A cette époque, une cité est un territoire bien défini avec des limites et dirigé par des citoyens, la curie. Elles étaient regroupées par des provinces dirigées par des gouverneurs, eux-mêmes nommés par l’empire. On y retrouvait des lieux publics comme un forum, des bains, ou encore des monuments religieux comme des temples.
Le patronat de cité
Dans cet épisode, Djamilatou Diallo raconte comment elle a travaillé pendant deux ans sur le patronat de cités africaines à la fin de l’Antiquité. Dans un premier temps, elle a répertorié l’ensemble des inscriptions rendant compte de relations de patronat de cités. Puis, dans un deuxième temps, elle a étudié plus en détail l’ensemble du corpus épigraphique pour étudier les évolutions.
Le patronat de cité se définit comme étant le lien qui unit un personnage de rang social plus ou moins élevé à une cité afin celui-ci défende les intérêts de la cité devant les autorités provinciales ou centrales et le cas échéant fasse preuve d’évergétisme envers la cité.

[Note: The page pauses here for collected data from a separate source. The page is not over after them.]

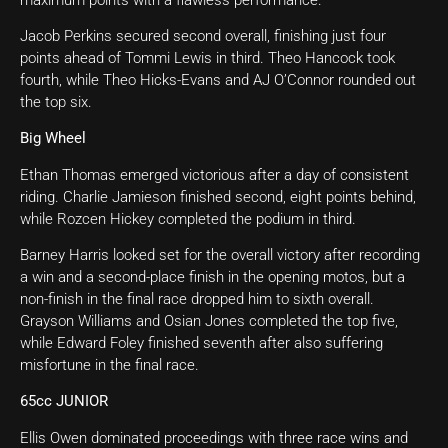
Jacob Perkins secured second overall, finishing just four
points ahead of Tommi Lewis in third. Theo Hancock took
fourth, while Theo Hicks-Evans and AJ O’Connor rounded out
the top six.
Big Wheel
Ethan Thomas emerged victorious after a day of consistent
riding. Charlie Jamieson finished second, eight points behind,
while Rozcen Hickey completed the podium in third.
Barney Harris looked set for the overall victory after recording
a win and a second-place finish in the opening motos, but a
non-finish in the final race dropped him to sixth overall.
Grayson Williams and Osian Jones completed the top five,
while Edward Foley finished seventh after also suffering
misfortune in the final race.
65cc JUNIOR
Ellis Owen dominated proceedings with three race wins and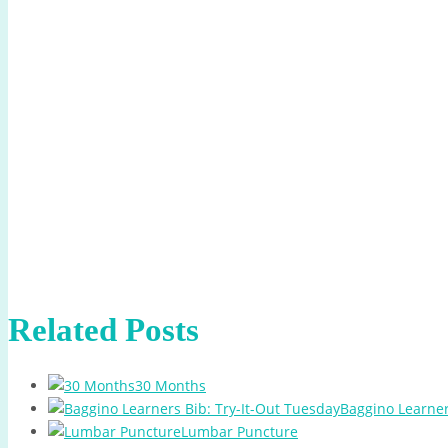
Related Posts
30 Months
Baggino Learner
Lumbar Puncture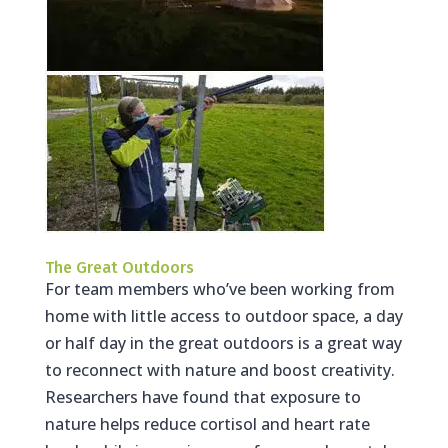
The Great Outdoors
For team members who’ve been working from
home with little access to outdoor space, a day
or half day in the great outdoors is a great way
to reconnect with nature and boost creativity.
Researchers have found that exposure to
nature helps reduce cortisol and heart rate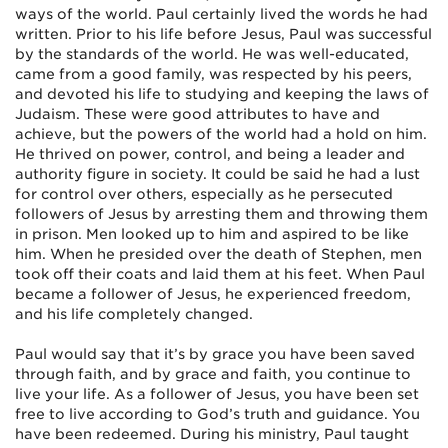
ways of the world. Paul certainly lived the words he had
written. Prior to his life before Jesus, Paul was successful
by the standards of the world. He was well-educated,
came from a good family, was respected by his peers,
and devoted his life to studying and keeping the laws of
Judaism. These were good attributes to have and
achieve, but the powers of the world had a hold on him.
He thrived on power, control, and being a leader and
authority figure in society. It could be said he had a lust
for control over others, especially as he persecuted
followers of Jesus by arresting them and throwing them
in prison. Men looked up to him and aspired to be like
him. When he presided over the death of Stephen, men
took off their coats and laid them at his feet. When Paul
became a follower of Jesus, he experienced freedom,
and his life completely changed.
Paul would say that it’s by grace you have been saved
through faith, and by grace and faith, you continue to
live your life. As a follower of Jesus, you have been set
free to live according to God’s truth and guidance. You
have been redeemed. During his ministry, Paul taught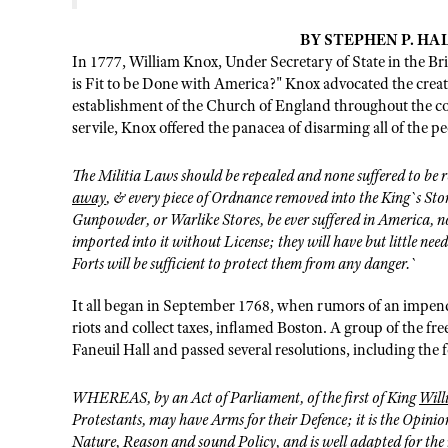
BY STEPHEN P. HALB
In 1777, William Knox, Under Secretary of State in the Bri
is Fit to be Done with America?" Knox advocated the creati
establishment of the Church of England throughout the co
servile, Knox offered the panacea of disarming all of the p
The Militia Laws should be repealed and none suffered to be 
away
, & every piece of Ordnance removed into the King`s St
Gunpowder, or Warlike Stores, be ever suffered in America,
imported into it without License; they will have but little need
Forts will be sufficient to protect them from any danger.`
It all began in September 1768, when rumors of an impendi
riots and collect taxes, inflamed Boston. A group of the f
Faneuil Hall and passed several resolutions, including the 
WHEREAS, by an Act of Parliament, of the first of King
Wil
Protestants, may have Arms for their Defence; it is the Opinion
Nature, Reason and sound Policy, and is well adapted for the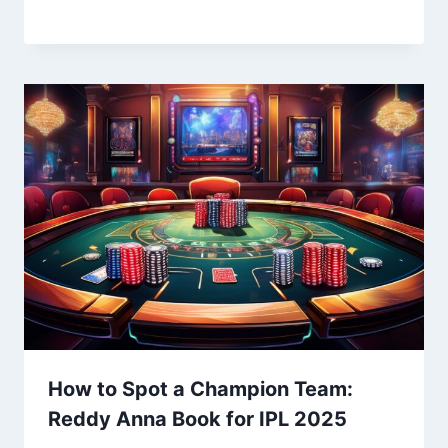
How to Spot a Champion Team:
Reddy Anna Book for IPL 2025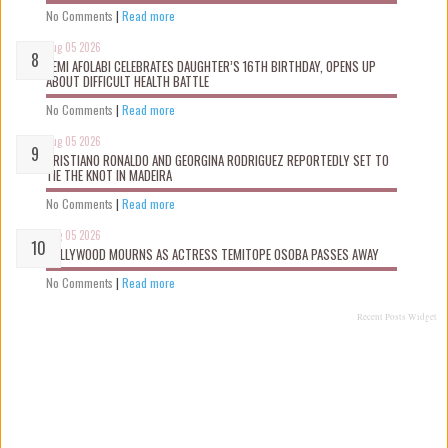
No Comments
|
Read more
Aug 05 2026
KEMI AFOLABI CELEBRATES DAUGHTER’S 16TH BIRTHDAY, OPENS UP
ABOUT DIFFICULT HEALTH BATTLE
No Comments
|
Read more
Aug 05 2026
CRISTIANO RONALDO AND GEORGINA RODRIGUEZ REPORTEDLY SET TO
TIE THE KNOT IN MADEIRA
No Comments
|
Read more
Aug 05 2026
NOLLYWOOD MOURNS AS ACTRESS TEMITOPE OSOBA PASSES AWAY
No Comments
|
Read more
Recent Posts Widget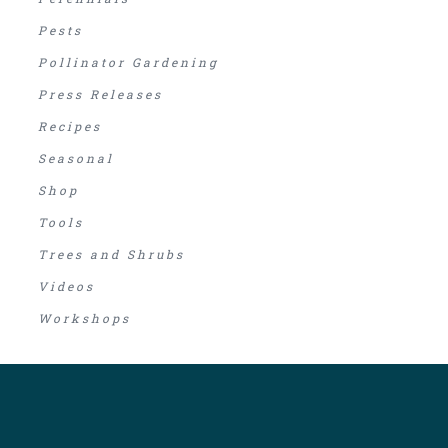
Pests
Pollinator Gardening
Press Releases
Recipes
Seasonal
Shop
Tools
Trees and Shrubs
Videos
Workshops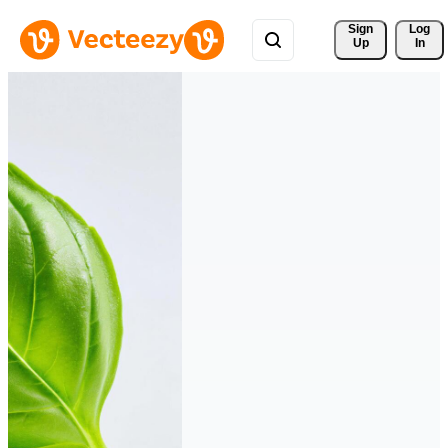
Sign 
Log
Up
In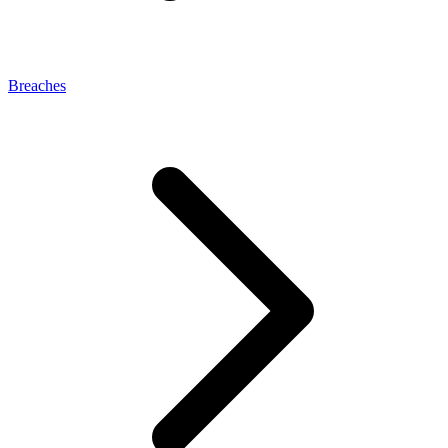
Breaches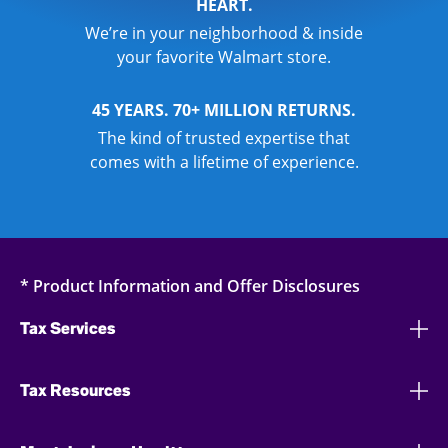
HEART.
We’re in your neighborhood & inside
your favorite Walmart store.
45 YEARS. 70+ MILLION RETURNS.
The kind of trusted expertise that
comes with a lifetime of experience.
* Product Information and Offer Disclosures
Tax Services
Tax Resources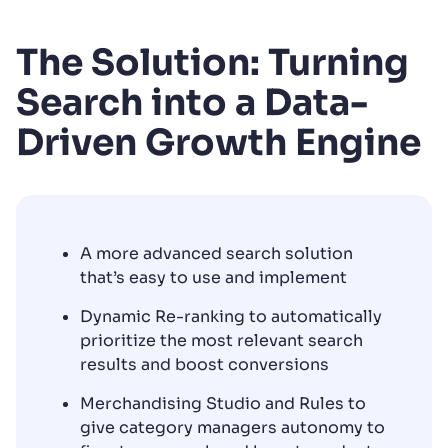
The Solution: Turning
Search into a Data-
Driven Growth Engine
A more advanced search solution
that’s easy to use and implement
Dynamic Re-ranking to automatically
prioritize the most relevant search
results and boost conversions
Merchandising Studio and Rules to
give category managers autonomy to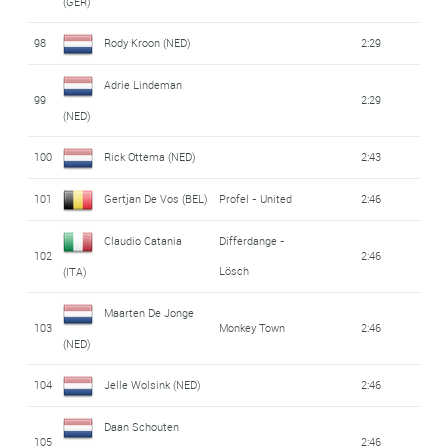
(GER)
98
Rody Kroon (NED)
2:29
Adrie Lindeman
99
2:29
(NED)
100
Rick Ottema (NED)
2:43
101
Gertjan De Vos (BEL)
Profel - United
2:46
Claudio Catania
Differdange -
102
2:46
Lösch
(ITA)
Maarten De Jonge
103
Monkey Town
2:46
(NED)
104
Jelle Wolsink (NED)
2:46
Daan Schouten
105
2:46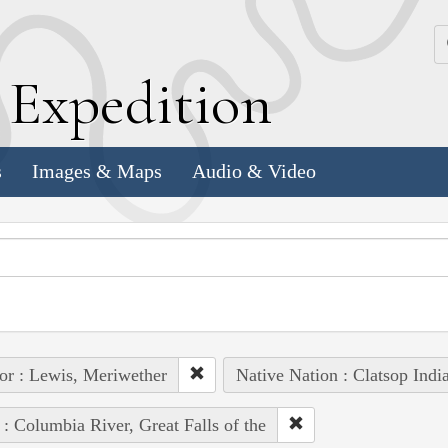
k
E
xpedition
s
Images & Maps
Audio & Video
or : Lewis, Meriwether
Native Nation : Clatsop Indi
 : Columbia River, Great Falls of the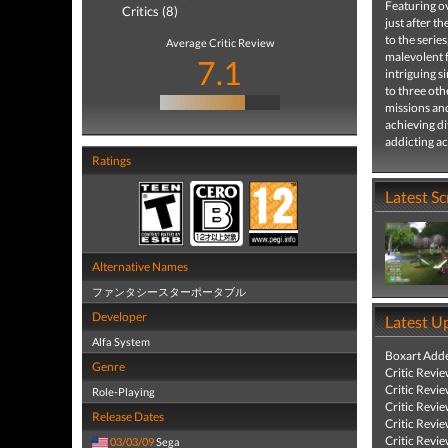
Featuring o
Critics (8)
just after t
to the serie
Average Critic Review
malevolent f
7.1
intriguing 
to three oth
missions an
achieving di
addicting a
Ratings
Latest S
Alternative Names
ファンタシースターポータブル
Developer
Latest U
Alfa System
Boxart Add
Genre
Critic Revi
Critic Revi
Role-Playing
Critic Revi
Release Dates
Critic Revi
Critic Revi
03/03/09
Sega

Pour devenir patron de cité, tout comme au Haut-Empire, la dignitas du patron est l’un des premiers critères de sélection. Nous retrouvons ainsi beaucoup de clarissimes et de perfectissimes. Néanmoins, contrairement à la période précédente, beaucoup de patrons sont d’origine locale. Le deuxième critère de sélection reste le poste occupé par le patron. Même si cela est assez difficile à déterminer, Djamilatou Diallo a pu mettre en avant qu’une partie non négligeable de patrons avaient été élus pendant qu’ils étaient en poste au sein de l’administration centrale.
L’Afrique compte du Haut au Bas-Empire, beaucoup de patrons-gouverneurs. Les cités cherchaient ainsi à se concilier les autorités impériales qui dirigent la région. Ils jouaient ainsi le rôle de médiateur entre la cité et l’empereur, que ce soit pour l’obtention de promotions ou bien en tant que patronus aduocatus.
Pour en savoir plus sur le sujet de l’épisode, on vous conseille de lire :
- L. HARMAND, Le Patronat dans les collectivités publiques des origines au Bas-Empire, Paris, 1957
- C. HOERNI, « Place et représentation des femmes dans les structures civiques des provinces de l’Empire », Cahiers « Mondes anciens » 2011, p.4
- J. HOUCINE, « Le patronat des cités dans les provinces romaines d’Afrique, Expression de l’allégeance et facteurs de la territorialisation » dans Être notable au Maghreb Dynamique des configurations notabiliaires ABDELHAMID H. (dir.), 2014. (consultable en ligne)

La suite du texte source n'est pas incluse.